● Your objective:
Look through the entries for the string "Башкортостан", and copy each line that holds it.

[Stored items]
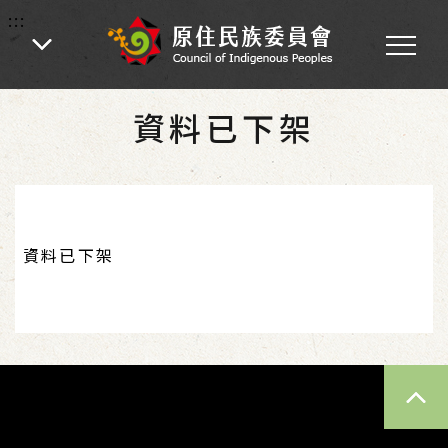
:::
:::
首頁
資料已下架
資料已下架
TOP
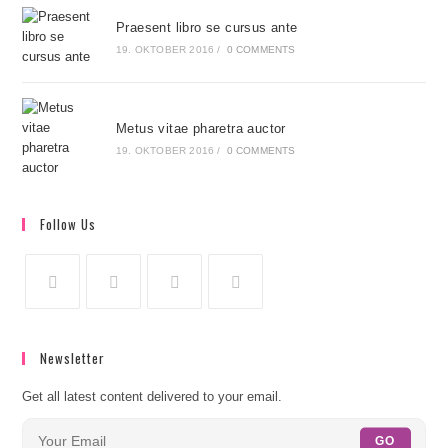
Praesent libro se cursus ante
19. OKTOBER 2016
/
0 COMMENTS
Metus vitae pharetra auctor
19. OKTOBER 2016
/
0 COMMENTS
Follow Us
Newsletter
Get all latest content delivered to your email.
GO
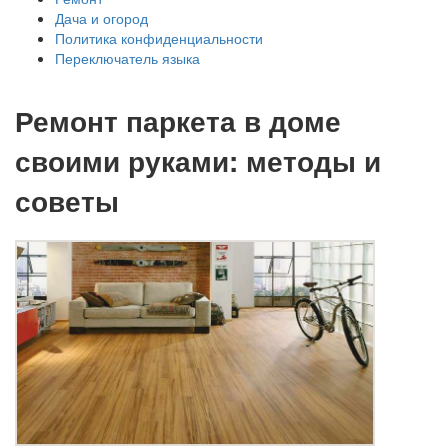
Дача и огород
Политика конфиденциальности
Переключатель языка
Ремонт паркета в доме
своими руками: методы и
советы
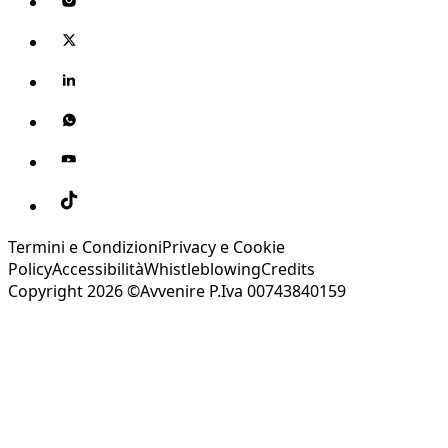
Termini e Condizioni
Privacy e Cookie
Policy
Accessibilità
Whistleblowing
Credits
Copyright 2026 ©Avvenire P.Iva 00743840159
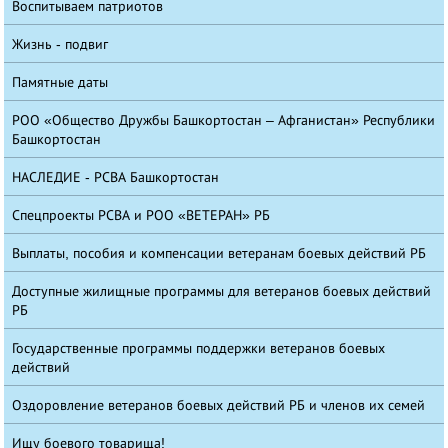
Воспитываем патриотов
Жизнь - подвиг
Памятные даты
РОО «Общество Дружбы Башкортостан – Афганистан» Республики
Башкортостан
НАСЛЕДИЕ - РСВА Башкортостан
Спецпроекты РСВА и РОО «ВЕТЕРАН» РБ
Выплаты, пособия и компенсации ветеранам боевых действий РБ
Доступные жилищные программы для ветеранов боевых действий
РБ
Государственные программы поддержки ветеранов боевых
действий
Оздоровление ветеранов боевых действий РБ и членов их семей
Ищу боевого товарища!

● Result:
РОО «Общество Дружбы Башкортостан – Афганистан» Республики
Башкортостан
НАСЛЕДИЕ - РСВА Башкортостан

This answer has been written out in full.